Alex is Sprintlaw’s co-founder and principal lawyer. Alex previously worked at a top-tier firm as a lawyer specialising in technology and media contracts, and founded a digital agency which he sold in 2015.
- What Is A Dissolution Of Partnership In Australia?
- When Should You Dissolve A Partnership?
How Do You Dissolve A Partnership? Step-By-Step
- 1) Review Your Partnership Agreement (If You Have One)
- 2) Record The Decision In Writing
- 3) Notify The ATO And Update Registrations
- 4) Settle Debts And Collect Money Owed
- 5) Transfer Or Sell Assets (Including IP And Goodwill)
- 6) Finalise Customer And Supplier Contracts
- 7) Deal With Premises And Leases
- 8) Manage Employees And Contractors
- 9) Close Accounts And Prepare Final Statements
- What Legal Documents Will You Need?
- Can You Transition From A Partnership To A Company Instead?
- Practical Tips For A Smooth Dissolution
- Key Takeaways
Ending a business partnership is a big decision. Whether you’ve outgrown the structure, your goals have changed or a dispute can’t be resolved, dissolving a partnership the right way will help you minimise risk, protect relationships and move forward with confidence.
In Australia, the “dissolution of partnership” has specific legal and practical steps. The process is different from winding up a company, and there are key tasks you’ll want to tick off in the right order - from giving formal notice to finalising tax, paying creditors and dividing assets.
In this guide, we break down what dissolution means, when you should consider it, and how to dissolve a partnership step-by-step. We’ll also cover the documents you’ll likely need, common pitfalls to avoid and what to consider if you’re transitioning your business into a new structure.
What Is A Dissolution Of Partnership In Australia?
A dissolution of partnership is the legal end of a partnership business. It stops the partners from carrying on the business together under that partnership and triggers the process of wrapping up affairs - paying debts, collecting money owed, dividing assets and finalising registrations.

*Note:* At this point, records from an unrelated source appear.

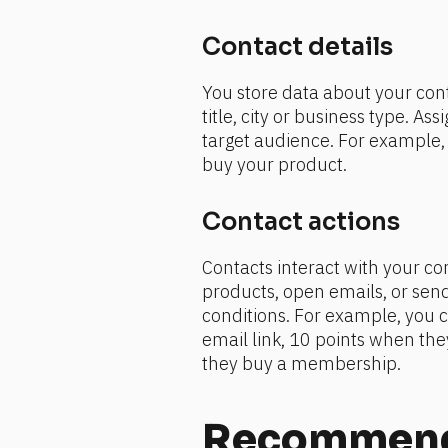
Contact details 
You store data about your conta
title, city or business type. As
target audience. For example, y
buy your product.
Contact actions 
Contacts interact with your cont
products, open emails, or send 
conditions. For example, you c
email link, 10 points when they
they buy a membership.
Recommende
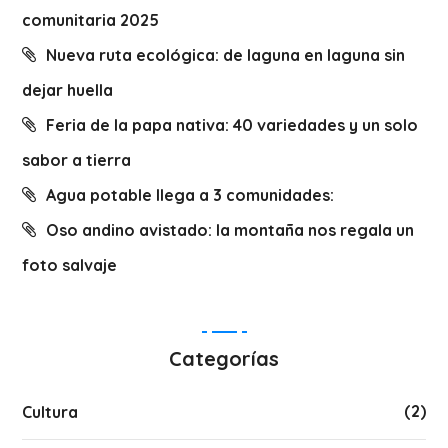
comunitaria 2025
Nueva ruta ecológica: de laguna en laguna sin
dejar huella
Feria de la papa nativa: 40 variedades y un solo
sabor a tierra
Agua potable llega a 3 comunidades:
Oso andino avistado: la montaña nos regala un
foto salvaje
Categorías
(2)
Cultura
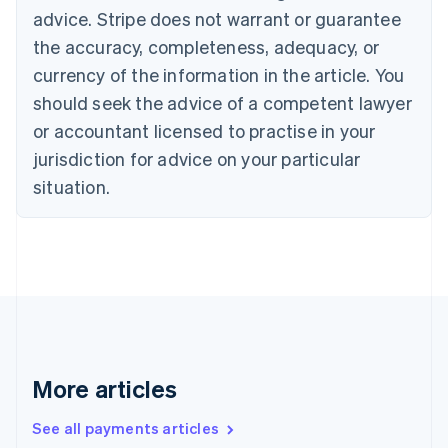
English
Français
advice. Stripe does not warrant or guarantee
Croatia
the accuracy, completeness, adequacy, or
English
Italiano
Cyprus
currency of the information in the article. You
English
should seek the advice of a competent lawyer
Czech Republic
English
or accountant licensed to practise in your
Denmark
jurisdiction for advice on your particular
English
Estonia
situation.
English
Finland
English
Svenska
France
Français
English
Germany
Deutsch
English
Gibraltar
English
More articles
Greece
English
See all payments articles
Hong Kong SAR, China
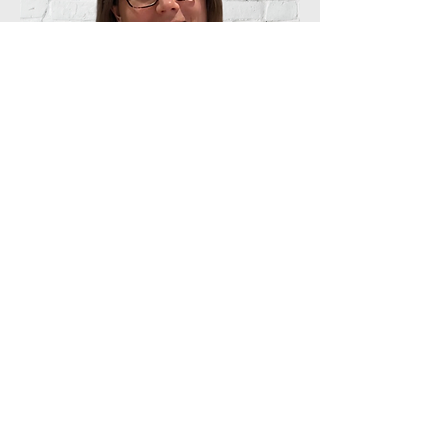
Operations Lead
Lizzie Hares
After a career in primary teaching, Lizzie
studied with South Central Gospel
Partnership and loves helping people
discover more about scripture and
getting to know Jesus. Her heart is to
serve the Kingdom by creating
welcoming and easy spaces where
people quickly feel part of the family.
She is also married to Jon.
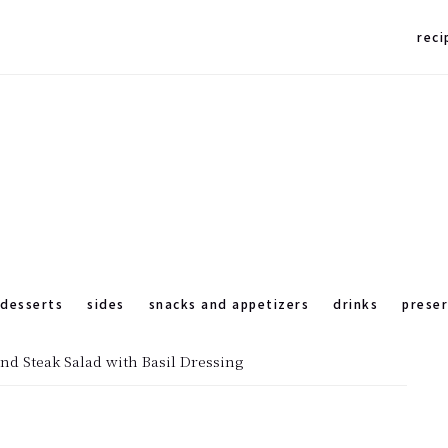
reci
desserts
sides
snacks and appetizers
drinks
prese
nd Steak Salad with Basil Dressing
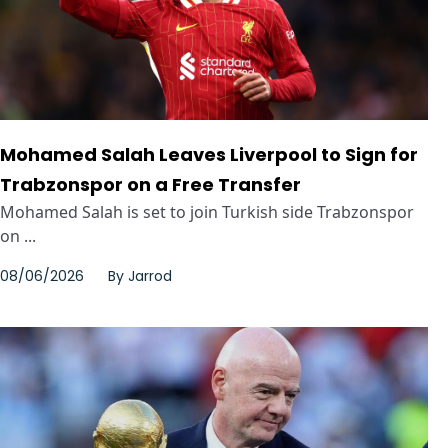
Mohamed Salah Leaves Liverpool to Sign for
Trabzonspor on a Free Transfer
Mohamed Salah is set to join Turkish side Trabzonspor
on ...
08/06/2026
By
Jarrod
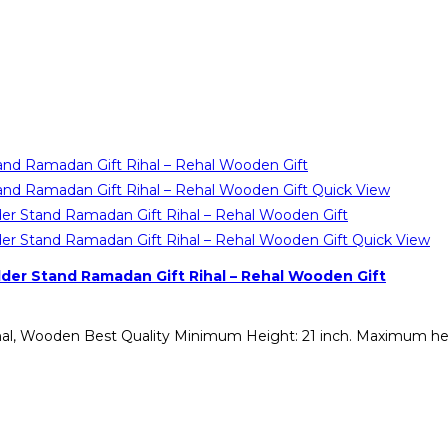
Quick View
Quick View
er Stand Ramadan Gift Rihal – Rehal Wooden Gift
Rehal, Wooden Best Quality Minimum Height: 21 inch. Maximum h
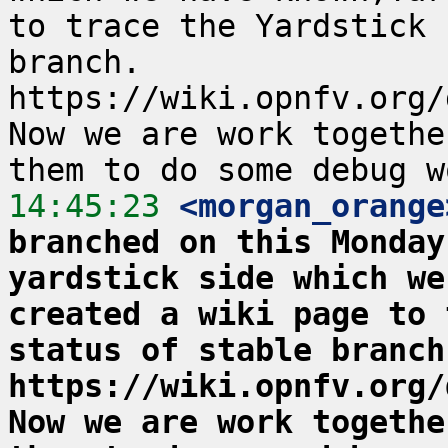
to trace the Yardstick 
branch.  
https://wiki.opnfv.org/
Now we are work togethe
14:45:23
 <morgan_orange
branched on this Monday
yardstick side which we
created a wiki page to 
status of stable branch. 
https://wiki.opnfv.org/
Now we are work togethe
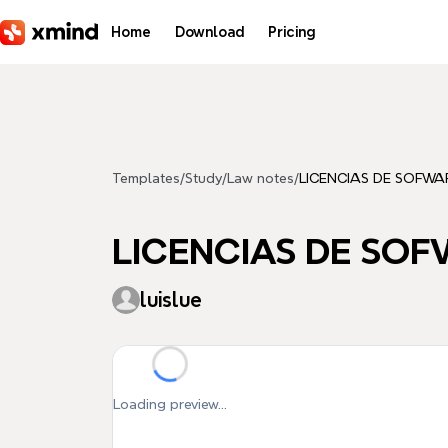
Skip to main content
Home
Download
Pricing
Templates
/
Study
/
Law notes
/
LICENCIAS DE SOFWA
LICENCIAS DE SO
luislue
Loading preview...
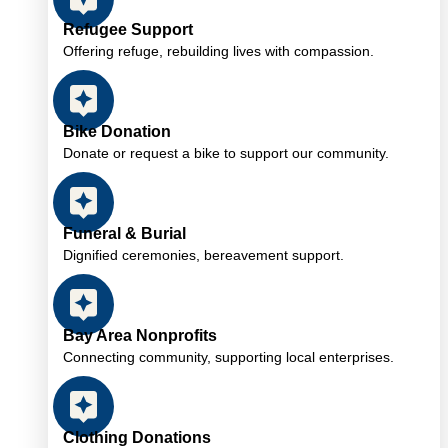
Refugee Support
Offering refuge, rebuilding lives with compassion.
Bike Donation
Donate or request a bike to support our community.
Funeral & Burial
Dignified ceremonies, bereavement support.
Bay Area Nonprofits
Connecting community, supporting local enterprises.
Clothing Donations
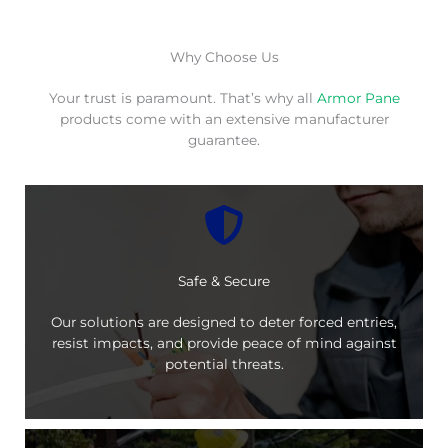
Why Choose Us
Your trust is paramount. That’s why all
Armor Pane
products come with an extensive manufacturer
guarantee.
Safe & Secure
Our solutions are designed to deter forced entries,
resist impacts, and provide peace of mind against
potential threats.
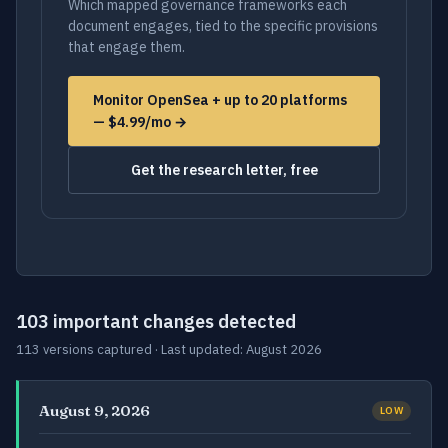
Which mapped governance frameworks each
document engages, tied to the specific provisions
that engage them.
Monitor OpenSea + up to 20 platforms
— $4.99/mo →
Get the research letter, free
103 important changes detected
113 versions captured · Last updated: August 2026
August 9, 2026
LOW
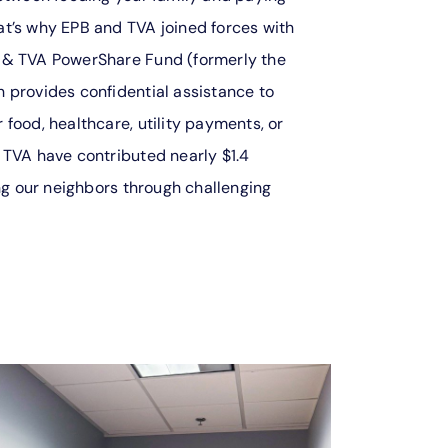
t’s why EPB and TVA joined forces with
 & TVA PowerShare Fund (formerly the
 provides confidential assistance to
food, healthcare, utility payments, or
 TVA have contributed nearly $1.4
ing our neighbors through challenging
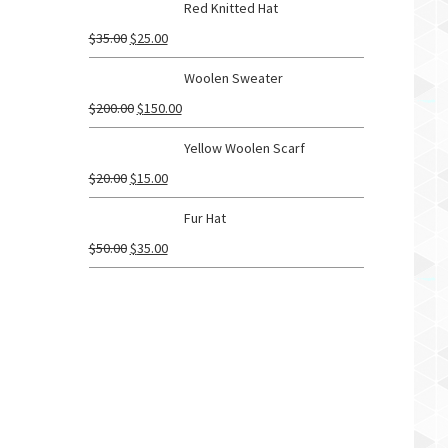
Red Knitted Hat
$
35.00
$
25.00
Woolen Sweater
$
200.00
$
150.00
Yellow Woolen Scarf
$
20.00
$
15.00
Fur Hat
$
50.00
$
35.00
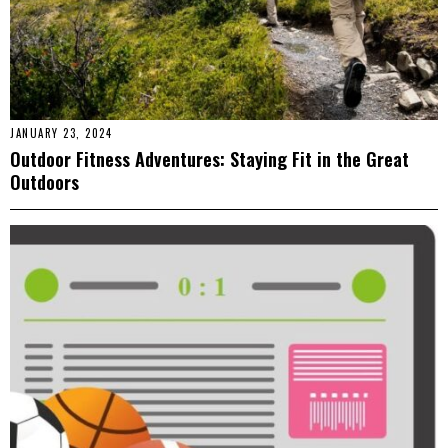
JANUARY 23, 2024
Outdoor Fitness Adventures: Staying Fit in the Great
Outdoors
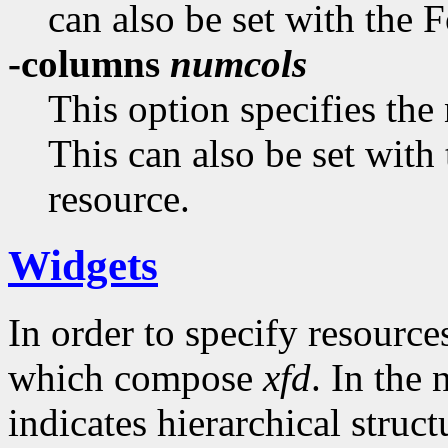
can also be set with the
-columns
numcols
This option specifies the
This can also be set wit
resource.
Widgets
In order to specify resource
which compose
xfd
. In the
indicates hierarchical struc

Partnerships in Australia are governed by state and territory partnership laws and by your contract with each other. If you have a written Partnership Agreement, it should set out how and when the partnership can be dissolved and what happens next (for example, notice periods, valuation and distribution of assets, and dispute resolution).
If you don’t have a written agreement, default rules under the relevant Partnership Act in your state or territory will generally apply. These default rules may not reflect what you and your co‑owners intended, so it’s important to get advice early and put the steps in writing.
When Should You Dissolve A Partnership?
There’s no single “right time”, but common triggers include:
- A partner wants to retire, relocate or exit the business.
- Partners can’t agree on strategy, workload or profit sharing, and mediation hasn’t resolved it.
- The business model has changed and a company structure would better manage risk and growth.
- The partnership has achieved its project goal and is no longer needed.
- Insolvency or an event specified in your agreement (for example, a serious breach or death of a partner).
Sometimes you won’t need to dissolve the entire partnership to remove one partner. Your agreement may allow a partner to be bought out, or the partnership to be reconstituted with the remaining partners. In other cases, a clean dissolution is the simplest path to protect everyone involved.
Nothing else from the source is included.